When you do talk, be clear about your interests, not your passions. Interests drive engaged behavior and connect on a functional level with potential employers.
Be clear about what you are seeking, too. Be specific about skills you wish to use, issues or topics in which you have interest, people with whom you thrive on a team, and the type of environment that gives you energy and promotes productivity for you.
— Steven Langerud, Steve Langerud & Associates, LLC
5. Find Networking Events That Suit You
Find your style and the networking activities that are natural for you. For example, I’m great in one-on-one situations, but a cavernous hotel meeting room filled with a 100 people is torture. I do what I’m good at and don’t do what isn’t fun for me.
Be generous. Connect others, share articles that are relevant and helpful, and demonstrate in your actions that you’re thinking of others and not just yourself. If you run an agenda without developing a relationship first, you’re not helping your networking efforts. If you’re desperate, that repels others. Manage your internal conversation about your situation and stay out of survival mode.
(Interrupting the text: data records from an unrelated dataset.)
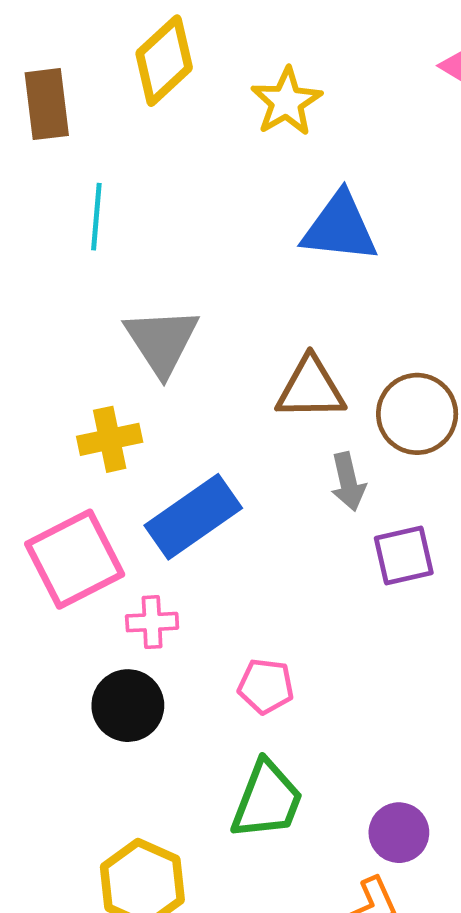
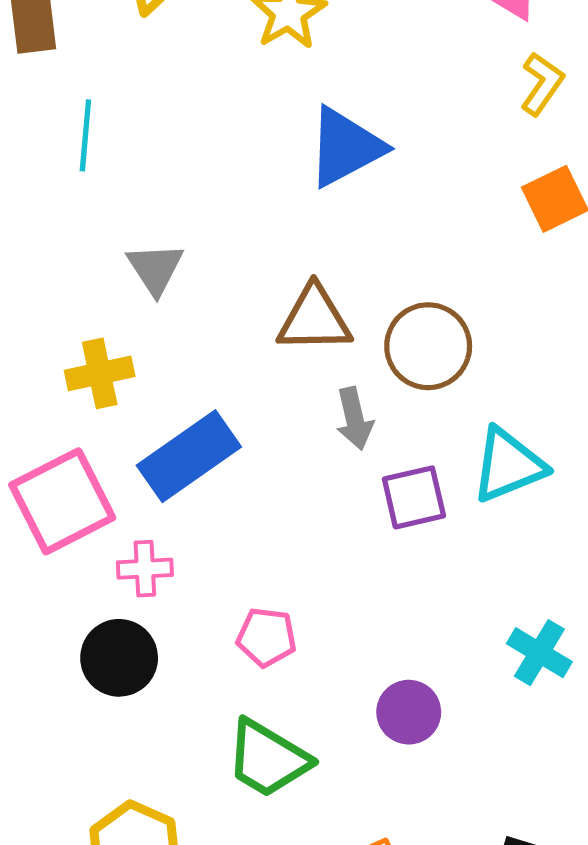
blue triangle: (340, 228) -> (345, 147), turned -34
gray triangle: (162, 341) -> (155, 269), size x0.7
green trapezoid: (267, 800) -> (268, 759), turned 100
purple circle: (399, 833) -> (409, 712), moved

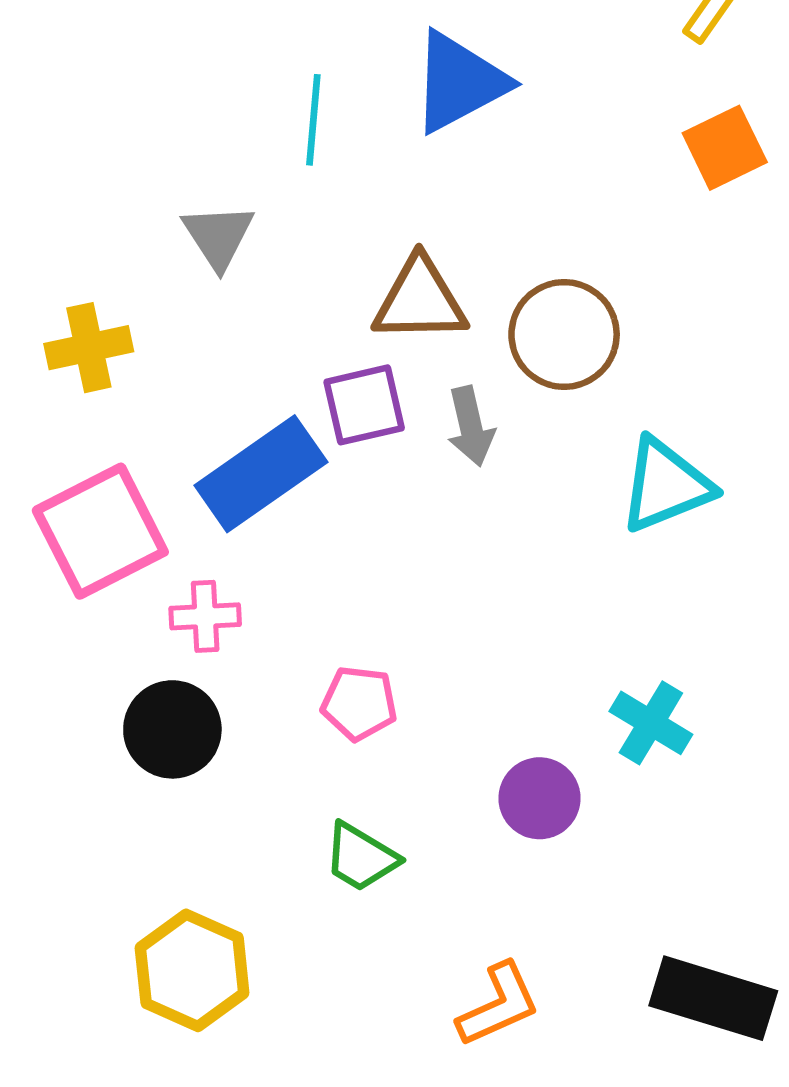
cyan line: (85, 135) -> (313, 120), moved
yellow cross: (100, 373) -> (89, 348), moved
purple square: (414, 497) -> (364, 405), moved
cyan cross: (539, 653) -> (651, 723), moved
green trapezoid: (268, 759) -> (361, 857), size x0.7

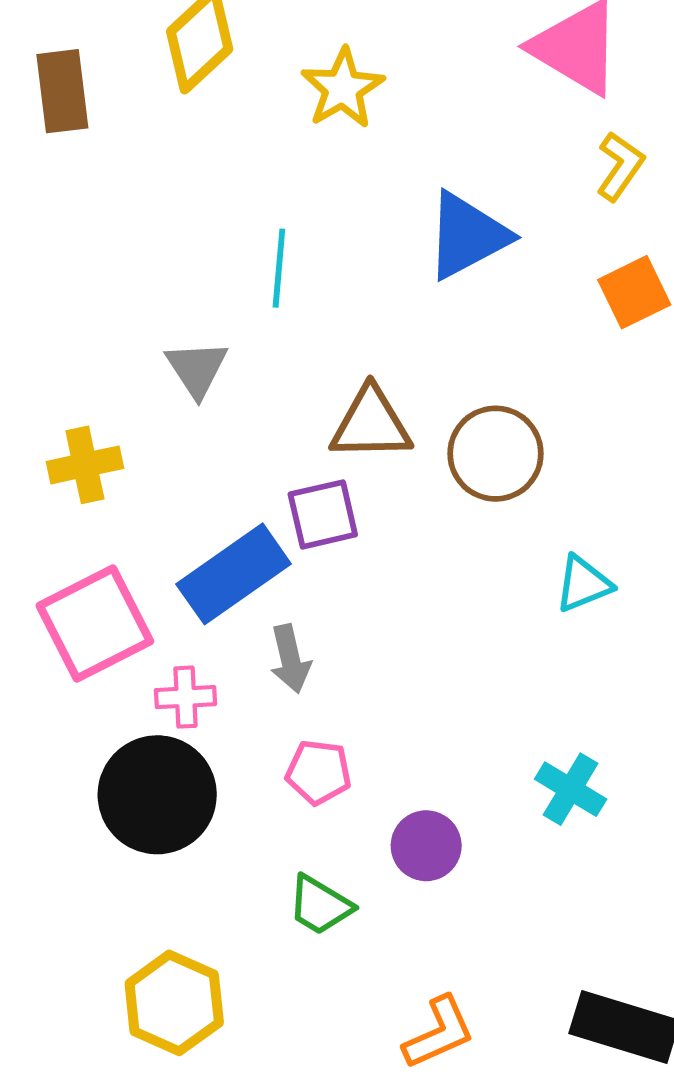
blue triangle: (459, 82) -> (467, 236), moved
gray arrow: (471, 426) -> (290, 659), moved
cyan triangle: (666, 485) -> (583, 584), size x0.7
black circle: (172, 729) -> (157, 795), size x1.4
purple circle: (540, 798) -> (426, 846), moved

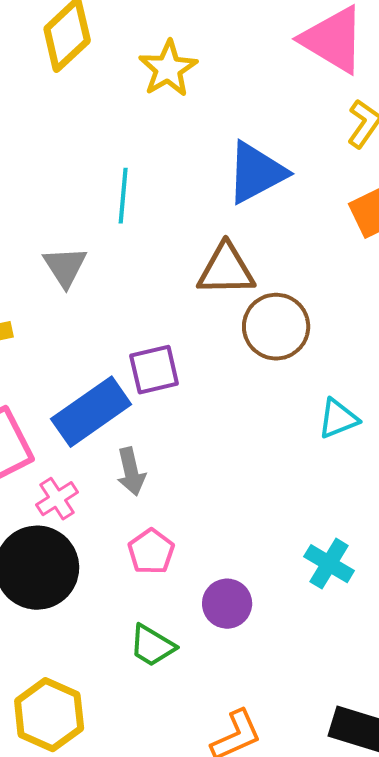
brown triangle: (371, 424) -> (226, 270), moved
pink cross: (185, 697) -> (57, 499), turned -30
pink pentagon: (319, 772) -> (151, 552), turned 30

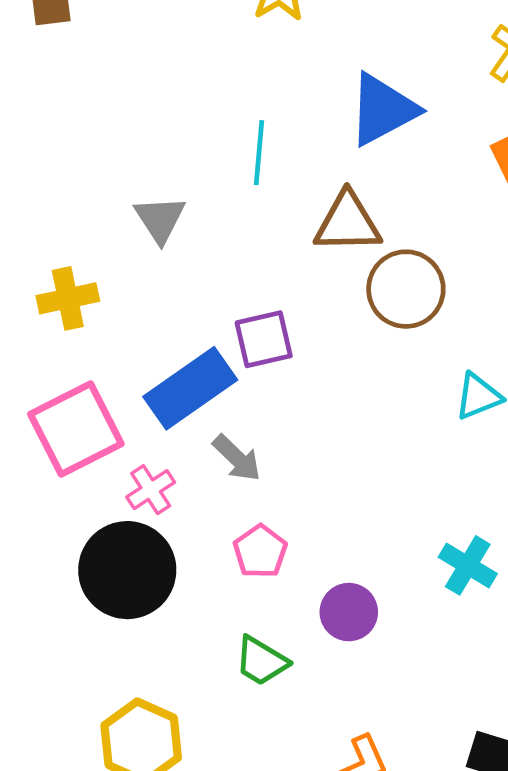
cyan line: (123, 196) -> (259, 153), moved
gray arrow: (131, 472) -> (237, 458), turned -33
Always be involved in networking, whether you need it at the moment or not. It’s just a smart career practice. LinkedIn is a fabulous tool. I’ve started my own business and have used LinkedIn primarily instead of a website.
— Kerry Walls, The Coaching Collaborative
6. Follow the WAVES
In order to become a master networker, you need a networking plan – and you must work it consistently so that you already have a network when you need it.
The system I use and live by is called WAVES:
W = Waste no opportunity. If there’s a human in front of you, there’s an opportunity for you to ask for a favor or do one. Start building some social capital.
A = Assume the role. Crown yourself as a master networker and become that person who makes introductions. Connectors attract
V = Vary your categories. Diversify your contacts. Nobody stays in the same place or job forever. Use LinkedIn to find a known nonprofit org. director with a fat board of different types and ask for intros.
E = Elevate your connections. Reach out to people you don’t think you can reach. It builds confidence, and bigger contacts often mean bigger opportunities.
S = Socialize your networking. Get personal with people to build trust and find points of common interest. You want to know their story, which most people love to share. Make sure they know yours.
— Mary Kurek, Mary Kurek Professional Networking Agency
7. Focus on Relationships
Networking is not just a sport to play when you are actively job hunting. After all, no one helps anyone if that person is only heard from every two or three years. Networking works when you develop a relationship with someone you know, like, and trust over time.
– Jeff Altman, JobSearchCoachingHQ.com
8. Always Follow Up
Follow up on every meeting and phone call with a brief, sincere, handwritten note. You’ll make a positive impression and stand out from others.
– Stacy Lindenberg, Talent Seed
9. You Have to Give Before You Get
You may not have a title, but you do have talents. When people ask, “What do you do?” tell them about one of your talents and then give a short example of a time you saved the day, solved the problem, or served the client using that talent.
Become known for what you give away (information, introductions, expertise, support, resources, etc.). Focus on helping others solve their problems and they’ll want you around and feel comfortable introducing you to others.